Follow these rules for UCS C200M2 TRC#1 with E5506 / 2.13 GHz CPU:
The only supported virtual machine OVA templates are:
CUCM - Unified Communications Manager 1000 users
CER - Emergency Responder 12,000 users
CUC or UCxn - Unity Connection 500 users, 1000 users and 5000 users
CUP - Unified Presence 1000 users
CUCCX - Unified Contact Center Express 100 agents
CUxAC - Unified Department, Business and Enterprise Attendant Consoles
Other unlisted OVA templates are not supported on C200 M2 TRC #1.
Otherwise at this time the following co-residency scenarios are supported:
Any combination allowed by Unified Communications Manager Business Edition 6000.
Any other combination provided you follow the General Rules for Co-residency and Physical/Virtual Hardware Sizing, and only use the above OVA templates supported for UCS C200 M2 TRC#1.

Regards
Allan

Sent from Cisco Technical Support iPad App

Hi Allan,

Good points.  I'll go ahead and try the 1000 node setup today.  I'm thinking it will work also?  Any idea what the c200 be6000 build is and why it wouldn't work?

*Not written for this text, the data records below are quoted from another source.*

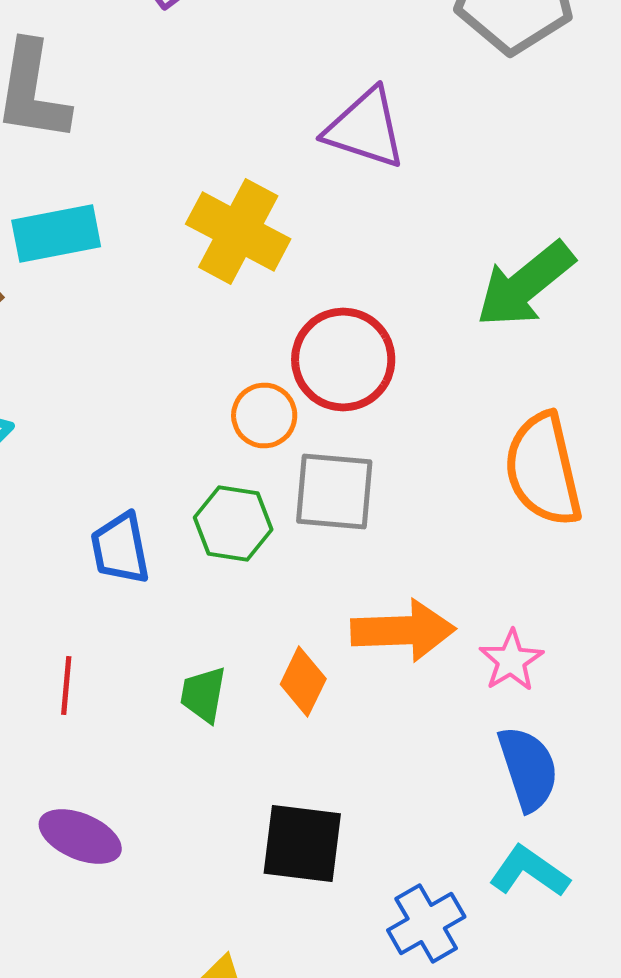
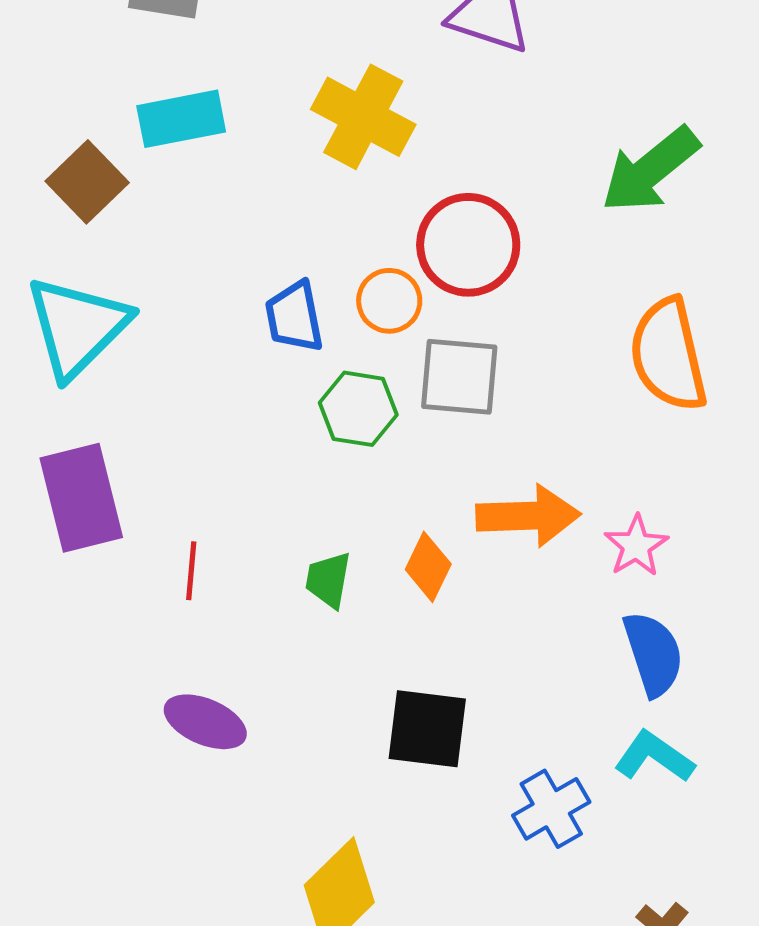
blue trapezoid: (120, 548) -> (294, 317), moved

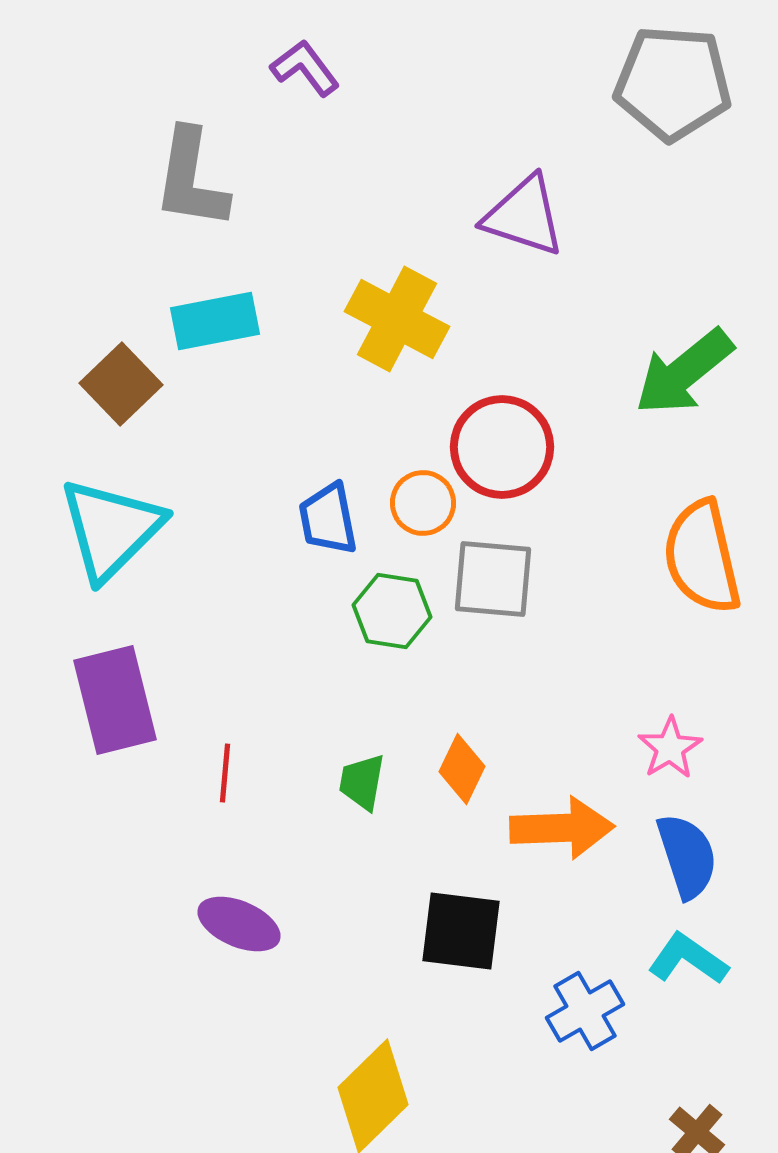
orange arrow: (528, 516) -> (562, 828), moved

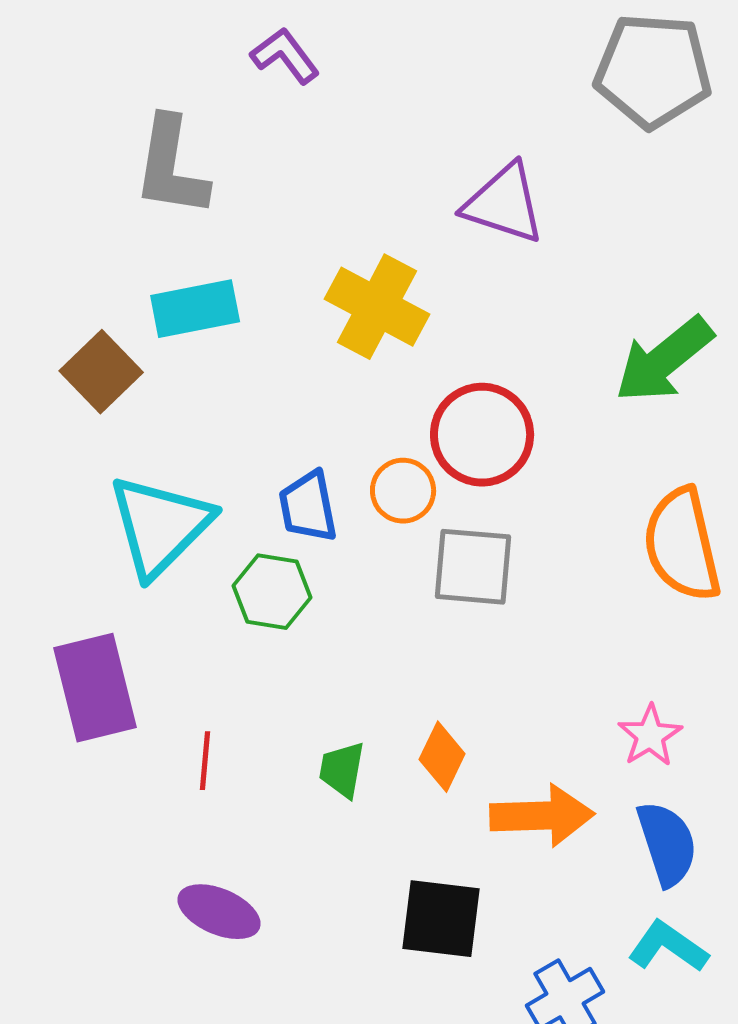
cyan triangle: (111, 529) -> (160, 526), moved
green hexagon: (392, 611) -> (272, 592), moved

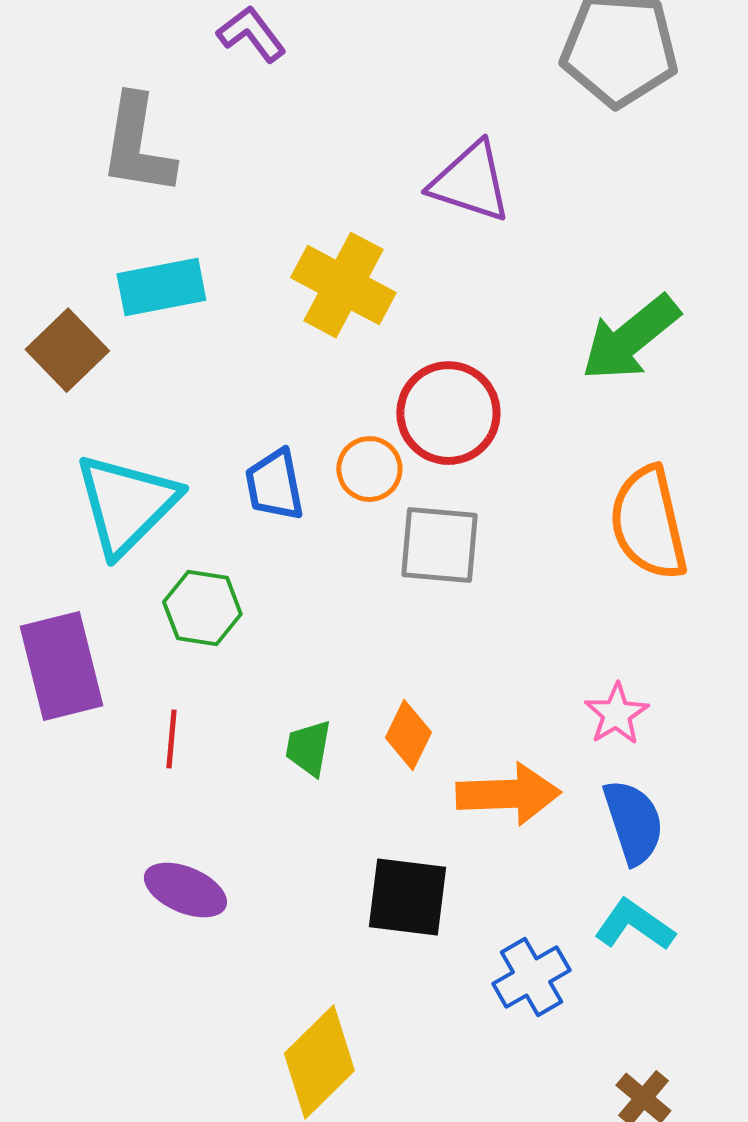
green hexagon: (272, 592) -> (202, 608), moved

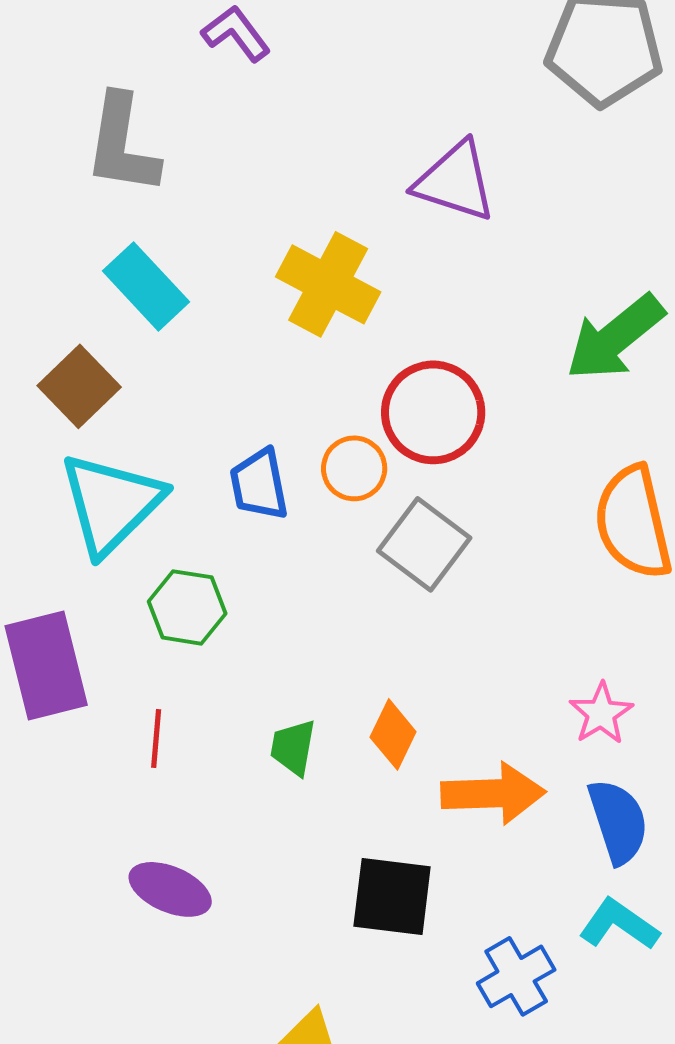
cyan rectangle: (161, 287) -> (146, 286), turned 58
brown square: (67, 350) -> (79, 386), moved
gray square: (439, 545) -> (424, 544), turned 32

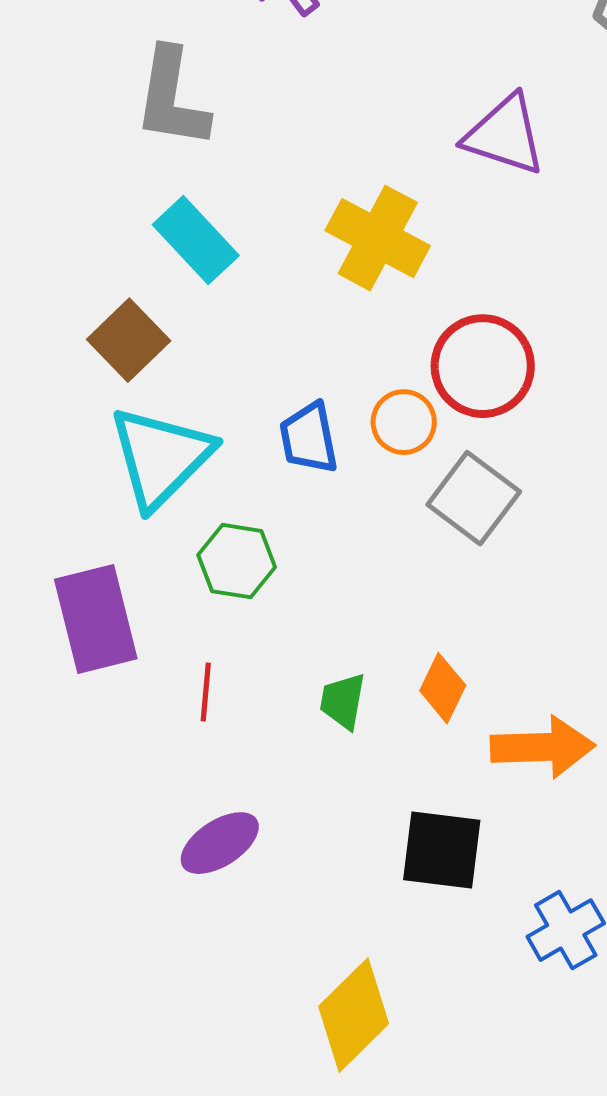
purple ellipse: (170, 889) -> (220, 843), turned -56

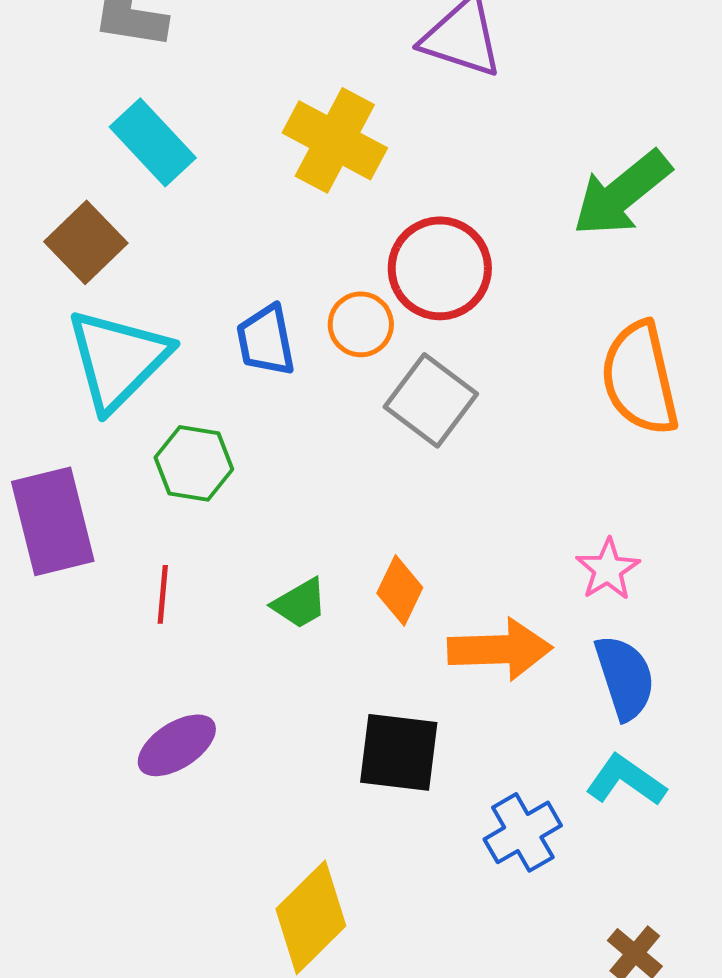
green trapezoid: (343, 701) -> (300, 603), turned -130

Did you get the data you posted from Wiki pages?  If you could include a link to it I'd appreciate very much.  I did send a note off to the TAC with this info in it but I haven't heard back from them yet.

Thanks

Mark

I have 2 TAC cases open on this issue; 623774061 on Subscriber cluster authentication failure and 623433823 on database replication failure.  I posted notes from this discussion in both of them.  I have not heard back on either as of yet.  Also the OVA that I used was:  cucm_8.6_vmv7_v1.5.ova.

Does anyone have any info on what the c200 BE6000 deployment is or does?